We are currently undertaking a large slate of growth projects, including projects that will help address the need for reliable natural gas solutions to support our plant and data center growth plans, as well as the growing international demand for natural gas liquids. As a result, project execution remains one of our top priorities for 2026, and we will continue to place a significant amount of focus on completing projects safely, on time, and on budget. We also continue to see new growth opportunities across all aspects of our business and are extremely well positioned to help meet the substantial growth in demand for energy resources over the next several years.
Given our extensive backlog of potential growth projects, we continue to be extremely focused on capital discipline and will continue to target projects that are expected to generate the highest returns while balancing project risk. We continue to target a long-term annual distribution growth rate of 3% to 5%. We also expect to maintain our leverage target of 4.0x to 4.5x EBITDA during this period of meaningful investment opportunities.
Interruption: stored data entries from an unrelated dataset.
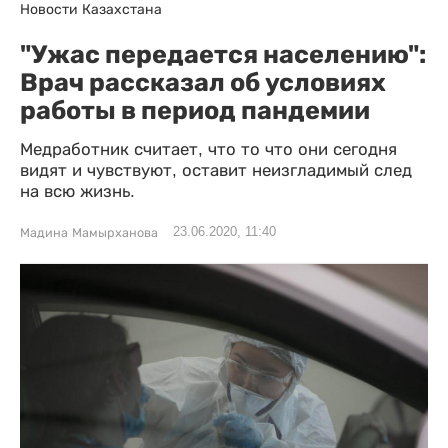
Новости Казахстана
"Ужас передается населению":
Врач рассказал об условиях
работы в период пандемии
Медработник считает, что то что они сегодня
видят и чувствуют, оставит неизгладимый след
на всю жизнь.
23.06.2020, 11:40
Мадина Мамырханова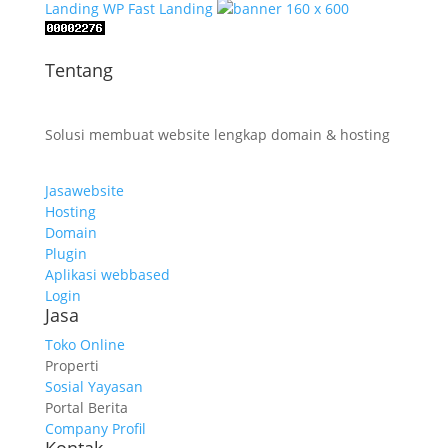
Landing
WP Fast Landing
Tentang
Solusi membuat website lengkap domain & hosting
Jasawebsite
Hosting
Domain
Plugin
Aplikasi webbased
Login
Jasa
Toko Online
Properti
Sosial Yayasan
Portal Berita
Company Profil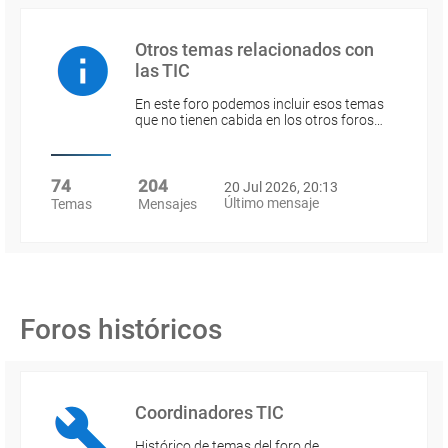
Otros temas relacionados con
las TIC
En este foro podemos incluir esos temas
que no tienen cabida en los otros foros…
74
204
20 Jul 2026, 20:13
Último mensaje
Temas
Mensajes
Foros históricos
Coordinadores TIC
Histórico de temas del foro de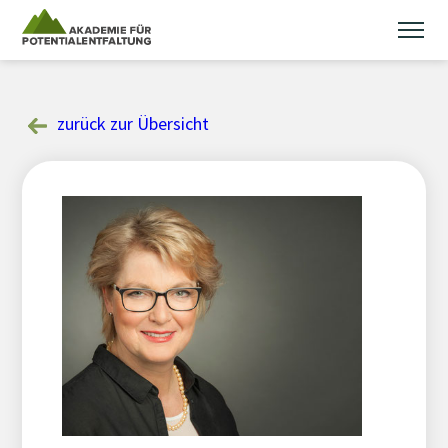
Skip
to
content
zurück zur Übersicht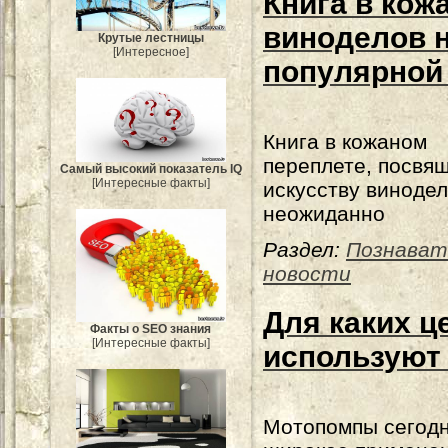
Книга в кож
виноделов 
Крутые лестницы
[Интересное]
популярной
Книга в кожаном
переплете, посвя
Самый высокий показатель IQ
[Интересные факты]
искусству винодел
неожиданно
Раздел:
Познават
новости
Для каких ц
Факты о SEO знания
[Интересные факты]
используют
Мотопомпы сегод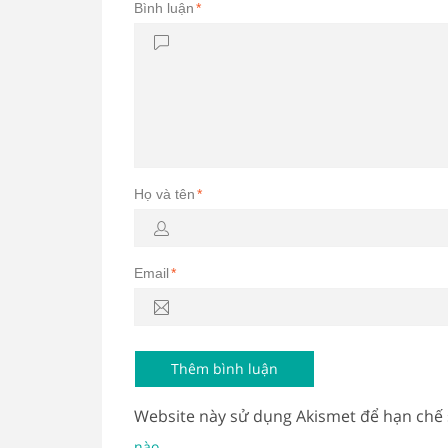
Bình luận
*
Họ và tên
*
Email
*
Website này sử dụng Akismet để hạn chế
.
nào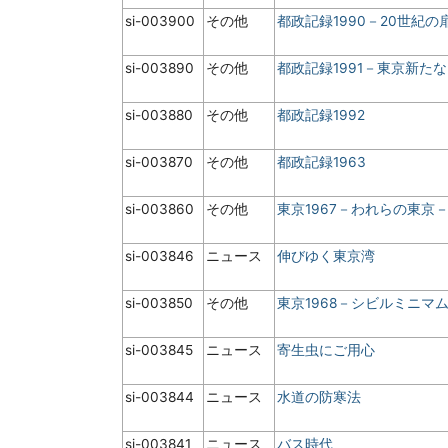
si-003900
その他
都政記録1990－20世紀の
si-003890
その他
都政記録1991－東京新た
si-003880
その他
都政記録1992
si-003870
その他
都政記録1963
si-003860
その他
東京1967－われらの東京
si-003846
ニュース
伸びゆく東京湾
si-003850
その他
東京1968－シビルミニマ
si-003845
ニュース
寄生虫にご用心
si-003844
ニュース
水道の防寒法
si-003841
ニュース
バス時代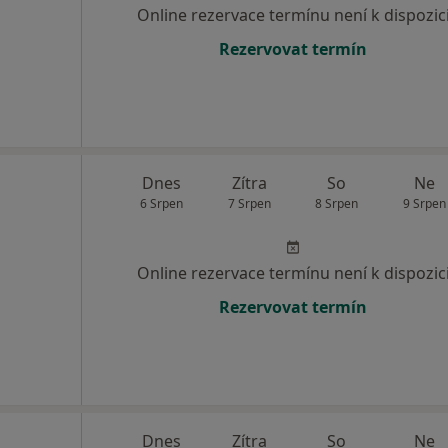
Online rezervace termínu není k dispozic
Rezervovat termín
Dnes
Zítra
So
Ne
6 Srpen
7 Srpen
8 Srpen
9 Srpen
Online rezervace termínu není k dispozic
Rezervovat termín
Dnes
Zítra
So
Ne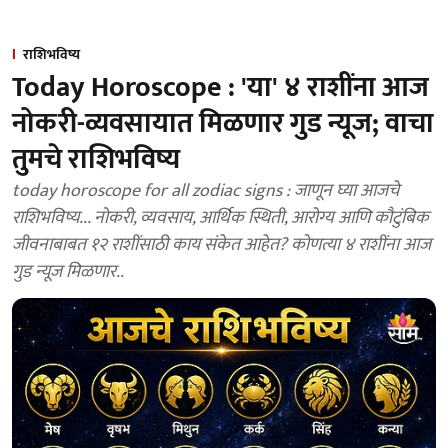
राशिभविष्य
Today Horoscope : 'या' ४ राशींना आज
नोकरी-व्यवसायात मिळणार गुड न्यूज; वाचा
तुमचे राशिभविष्य
today horoscope for all zodiac signs : जाणून घ्या आजचे
राशिभविष्य... नोकरी, व्यवसाय, आर्थिक स्थिती, आरोग्य आणि कौटुंबिक
जीवनाबाबत १२ राशींसाठी काय संकेत आहेत? कोणत्या ४ राशींना आज
गुड न्यूज मिळणार..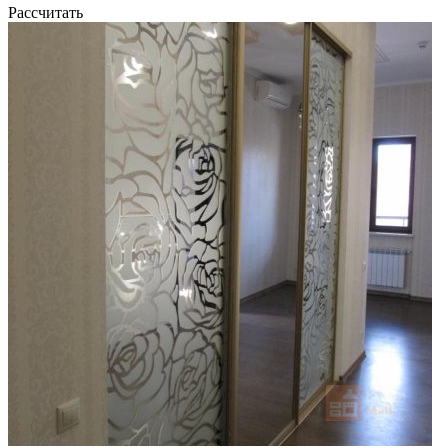
Рассчитать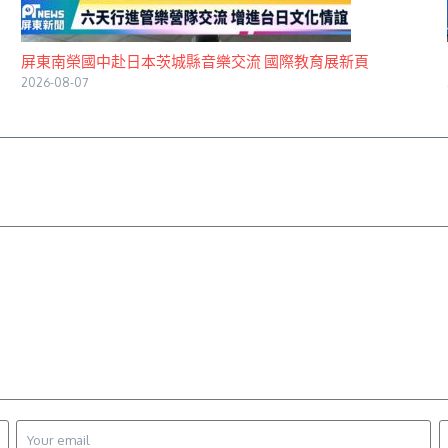
屏東南榮國中赴日本茨城縣音樂交流 國際教育展新頁
2026-08-07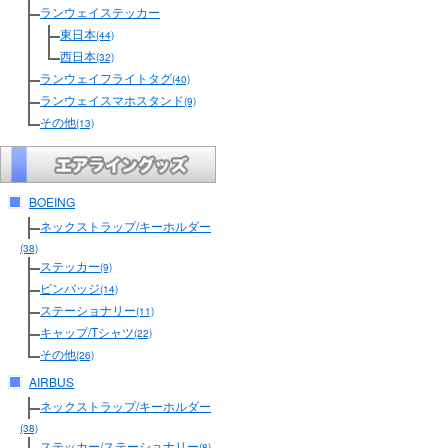
ランウェイステッカー
東日本
(44)
西日本
(32)
ランウェイフライトタグ
(40)
ランウェイスマホスタンド
(9)
その他
(13)
BOEING
ネックストラップ/キーホルダー
(38)
ステッカー
(9)
ピンバッジ
(14)
ステーショナリー
(11)
キャップ/Tシャツ
(22)
その他
(26)
AIRBUS
ネックストラップ/キーホルダー
(38)
ステッカー/ステーショナリー
(8)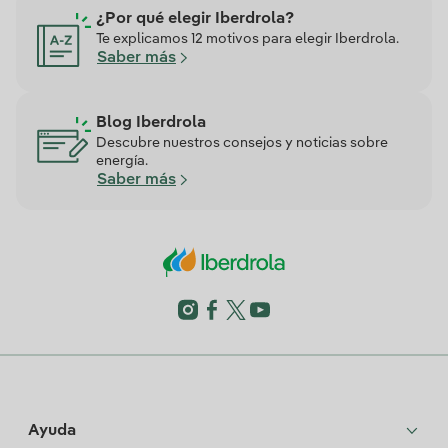
¿Por qué elegir Iberdrola?
Te explicamos 12 motivos para elegir Iberdrola.
Saber más
Blog Iberdrola
Descubre nuestros consejos y noticias sobre
energía.
Saber más
Ayuda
In summary, our extensive asset base and diverse product offerings are allowing us to deploy capital across our footprint. With several major growth projects coming online over the next several years, we continue to have great visibility into our ability to grow our franchise for many years to come.
This concludes our prepared remarks. Operator, please open the line for our first question.
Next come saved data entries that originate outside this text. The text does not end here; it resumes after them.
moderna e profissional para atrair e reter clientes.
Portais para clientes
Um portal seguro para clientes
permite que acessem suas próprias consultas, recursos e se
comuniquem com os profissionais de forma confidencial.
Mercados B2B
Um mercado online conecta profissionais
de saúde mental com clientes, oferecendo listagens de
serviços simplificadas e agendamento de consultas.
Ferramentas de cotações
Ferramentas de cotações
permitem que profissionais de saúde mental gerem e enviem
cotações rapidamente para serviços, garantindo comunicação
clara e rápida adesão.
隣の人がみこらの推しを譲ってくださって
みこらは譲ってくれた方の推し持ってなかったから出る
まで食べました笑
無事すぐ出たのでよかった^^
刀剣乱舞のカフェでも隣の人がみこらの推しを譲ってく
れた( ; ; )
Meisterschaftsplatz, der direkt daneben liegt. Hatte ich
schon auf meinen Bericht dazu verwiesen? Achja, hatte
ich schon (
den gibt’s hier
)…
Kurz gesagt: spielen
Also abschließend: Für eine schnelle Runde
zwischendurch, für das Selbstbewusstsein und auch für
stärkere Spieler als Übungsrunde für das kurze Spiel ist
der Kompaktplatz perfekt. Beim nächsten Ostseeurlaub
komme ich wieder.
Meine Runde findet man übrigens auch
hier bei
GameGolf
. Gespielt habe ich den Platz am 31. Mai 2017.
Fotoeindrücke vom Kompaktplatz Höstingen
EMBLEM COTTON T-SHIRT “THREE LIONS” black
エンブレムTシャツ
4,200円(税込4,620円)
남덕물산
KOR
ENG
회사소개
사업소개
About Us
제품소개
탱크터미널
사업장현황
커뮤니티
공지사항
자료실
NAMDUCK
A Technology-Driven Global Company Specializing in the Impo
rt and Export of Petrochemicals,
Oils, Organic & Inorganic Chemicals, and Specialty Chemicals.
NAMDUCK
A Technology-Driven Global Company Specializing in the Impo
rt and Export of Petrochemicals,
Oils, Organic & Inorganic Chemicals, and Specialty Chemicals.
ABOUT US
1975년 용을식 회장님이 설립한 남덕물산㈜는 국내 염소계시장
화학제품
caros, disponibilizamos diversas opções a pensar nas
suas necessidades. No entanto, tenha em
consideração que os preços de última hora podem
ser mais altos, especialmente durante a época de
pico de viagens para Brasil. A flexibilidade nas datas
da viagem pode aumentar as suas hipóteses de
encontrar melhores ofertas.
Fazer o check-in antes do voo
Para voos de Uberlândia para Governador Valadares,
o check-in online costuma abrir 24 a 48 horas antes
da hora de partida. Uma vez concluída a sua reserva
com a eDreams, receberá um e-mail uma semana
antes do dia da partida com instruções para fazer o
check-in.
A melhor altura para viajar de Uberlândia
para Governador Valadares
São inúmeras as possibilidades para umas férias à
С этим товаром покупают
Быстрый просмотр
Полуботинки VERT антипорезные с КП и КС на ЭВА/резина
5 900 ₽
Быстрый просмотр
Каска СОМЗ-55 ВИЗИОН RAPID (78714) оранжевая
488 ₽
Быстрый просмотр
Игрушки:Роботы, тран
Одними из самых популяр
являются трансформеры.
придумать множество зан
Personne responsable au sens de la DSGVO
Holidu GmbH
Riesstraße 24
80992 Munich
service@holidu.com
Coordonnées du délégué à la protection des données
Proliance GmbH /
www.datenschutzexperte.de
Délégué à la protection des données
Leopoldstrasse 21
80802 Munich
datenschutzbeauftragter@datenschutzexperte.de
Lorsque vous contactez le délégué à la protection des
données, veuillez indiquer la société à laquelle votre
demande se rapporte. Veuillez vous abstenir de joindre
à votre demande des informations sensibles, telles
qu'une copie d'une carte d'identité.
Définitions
Operator: We will now begin the question and answer session. To ask a question, you may press star then one on your telephone keypad. If you are using a speakerphone, please pick up your handset before pressing the keys. If at any time your question has been addressed and you would like to withdraw your question, please press star then two. At this time, we will pause momentarily. The first question comes from Theresa Chen with Barclays. Please go ahead. Good morning.
Theresa Chen: It is encouraging to see the continued commercialization momentum across your natural gas asset base. Could you talk about the key drivers behind the progress to date and maybe talk about some of your more creative solutions to address market needs, maybe with, as an example, the multiple legs, service, and revenue opportunities on that system? As you look ahead, where do you see the next set of commercialization or optimization opportunities, whether through new customers or end markets or further integration across your footprint?
Marshall S. McCrea: Hello. This is Mackie. Thanks, Theresa. Yeah, listening to Thomas go through that opening statement, it is hard to not get overly excited. We could not be more excited about the future with our DSW project, a 500-mile, 48-inch pipeline, largest pipeline ever built in the U.S. as far as that distance from the 48. Then you look at our Florida Gas pipeline system with another expansion. Actually, in the open season, we had more interest than even the 550, so we anticipate in the future we will have another expansion off Florida. That is a pipeline that just keeps giving.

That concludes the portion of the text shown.